The present disclosure is further directed to methods of operation of the bottles 300, 400 shown in FIGS. 3 and 4. Example methods within the scope of the present disclosure include methods of utilizing or operating the bottles 300, 400 at the well sites 100, 200 during downhole operations, including downhole conveyance, sampling, and uphole conveyance.
The following description is directed to a method of operating the single-phase bottle 300 during downhole operations and refers to FIGS. 1-3 and 5-8. Prior to downhole conveyance of the tool 110, 210, the bottle 300 may be filled with fluids. For example, the upper portion 324 of the chamber 304 may be primed with nitrogen or another gas and the lower portion 323 of the chamber 304 may be filled with the buffer fluid to pressurize gas within the upper portion 324. Also, the upper portion 326 of the chamber 306, the upper portion 322 of the chamber 302, and the fluid pathway 308, may be primed with the buffer fluid such that the piston 312 moves against the bottom end 331 of the chamber 302 and the piston 316 is located in an intermediate location within the chamber 306. The rod 361 may be set in the first position, such as to fluidly connect the upper portion 326 of the chamber 306 with the upper portion 322 of the chamber 302. One or more bottles 300 may then be installed within or form at least a portion of the sample module 122, 240, such that the ports 342 are fluidly connected with the flowlines 139, 245 and the ports 340 are exposed to the space external to the sample module 122, 240. The sample module 122, 240 may then be connected with the formation test module 124, 238 or otherwise as a part of the downhole tool 110, 210, which may then be conveyed within the wellbore 102, 202.
During downhole conveyance, as the ambient wellbore pressure increases, wellbore fluid flows into the lower portion 325 via the ports 340 as the volume of the buffer fluid within the upper portion 326 and the upper portion 322 is being compressed and, thus decreased, causing the piston 316 to move upward toward the end 336 of the chamber 306. As the volume of the buffer fluid within the upper portion 322 decreases, the buffer fluid within the upper portion 326 flows into the upper portion 322 via the fluid pathway 308. Accordingly, the pressure of the buffer fluid within the upper portion 322 and the pressure within the lower portion 321 is maintained substantially equal with the ambient wellbore pressure.
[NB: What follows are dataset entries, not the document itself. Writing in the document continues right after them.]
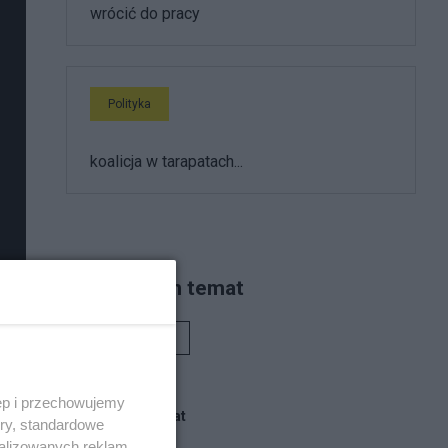
wrócić do pracy
Polityka
koalicja w tarapatach...
Piszą na ten temat
Rafał Woś
ęp i przechowujemy
Blogi na ten temat
ory, standardowe
alizowanych reklam,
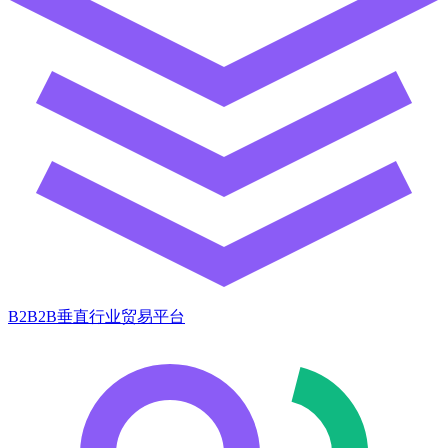
B2B2B垂直行业贸易平台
As the ambient wellbore temperature increases, the buffer fluid within the upper portion 322 may expand. The resulting increase in buffer fluid volume may cause the buffer fluid to flow from the upper portion 322 to the upper portion 326 via the fluid pathway 308 and, thus, cause the piston 316 to move downward toward the end 335 of the chamber 306. Such movement of the piston 316 may force some of the wellbore fluid out of the lower portion 325 via the ports 340. As the buffer fluid is permitted to freely expand, the pressure of the buffer fluid within the upper portion 322 and the pressure within the lower portion 321 is maintained substantially equal with the ambient wellbore pressure.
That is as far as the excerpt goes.